- BRIEF
Retype, without any change, the line that contains "Segment liver." and every line that follows it to the end of the entries, and nothing else.

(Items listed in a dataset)
______
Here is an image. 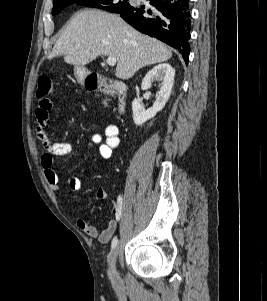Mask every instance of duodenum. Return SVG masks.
I'll list each match as a JSON object with an SVG mask.
<instances>
[{
	"mask_svg": "<svg viewBox=\"0 0 267 301\" xmlns=\"http://www.w3.org/2000/svg\"><path fill=\"white\" fill-rule=\"evenodd\" d=\"M85 88L90 91H100L105 94L114 92L117 96L116 109L120 115L124 114L127 105V85L122 81H110L97 75L84 76Z\"/></svg>",
	"mask_w": 267,
	"mask_h": 301,
	"instance_id": "duodenum-1",
	"label": "duodenum"
}]
</instances>
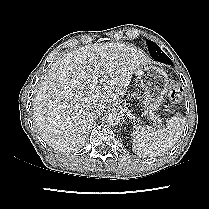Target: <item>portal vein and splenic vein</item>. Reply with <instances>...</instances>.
<instances>
[{
    "label": "portal vein and splenic vein",
    "instance_id": "obj_1",
    "mask_svg": "<svg viewBox=\"0 0 209 209\" xmlns=\"http://www.w3.org/2000/svg\"><path fill=\"white\" fill-rule=\"evenodd\" d=\"M97 84H98V76L96 73H93L92 87H95ZM151 119L154 122V124H156L157 122L161 123V120L156 116H153Z\"/></svg>",
    "mask_w": 209,
    "mask_h": 209
}]
</instances>
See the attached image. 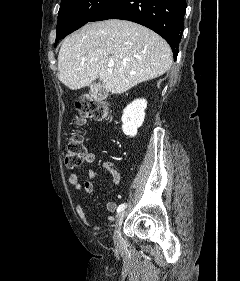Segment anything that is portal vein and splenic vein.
I'll list each match as a JSON object with an SVG mask.
<instances>
[{"label": "portal vein and splenic vein", "mask_w": 240, "mask_h": 281, "mask_svg": "<svg viewBox=\"0 0 240 281\" xmlns=\"http://www.w3.org/2000/svg\"><path fill=\"white\" fill-rule=\"evenodd\" d=\"M113 65H114L113 62H109V63H108V67H109L110 70H111V68H112Z\"/></svg>", "instance_id": "obj_1"}]
</instances>
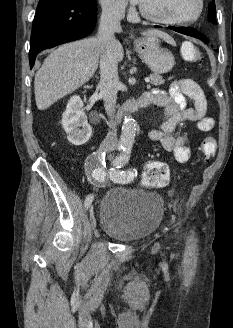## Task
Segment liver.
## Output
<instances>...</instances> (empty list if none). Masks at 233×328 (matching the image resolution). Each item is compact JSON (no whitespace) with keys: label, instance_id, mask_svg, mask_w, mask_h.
Wrapping results in <instances>:
<instances>
[{"label":"liver","instance_id":"6515ba94","mask_svg":"<svg viewBox=\"0 0 233 328\" xmlns=\"http://www.w3.org/2000/svg\"><path fill=\"white\" fill-rule=\"evenodd\" d=\"M142 35L156 36L168 43H174L167 33L159 30H147ZM101 50L98 37H90L67 43L50 53L34 79L37 108L45 110L84 85L97 70ZM113 52L117 61H122L124 50L117 40Z\"/></svg>","mask_w":233,"mask_h":328}]
</instances>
______
- ANSWER BOX
Segment liver.
## Output
<instances>...</instances> (empty list if none). Masks at 233×328 (matching the image resolution). Each item is compact JSON (no whitespace) with keys: label, instance_id, mask_svg, mask_w, mask_h.
Wrapping results in <instances>:
<instances>
[{"label":"liver","instance_id":"6515ba94","mask_svg":"<svg viewBox=\"0 0 233 328\" xmlns=\"http://www.w3.org/2000/svg\"><path fill=\"white\" fill-rule=\"evenodd\" d=\"M142 35L156 36L168 43H174L167 33L159 30H147ZM101 50L98 37H90L67 43L50 53L34 79L37 108L45 110L84 85L97 70ZM113 52L117 61H122L124 50L117 40Z\"/></svg>","mask_w":233,"mask_h":328}]
</instances>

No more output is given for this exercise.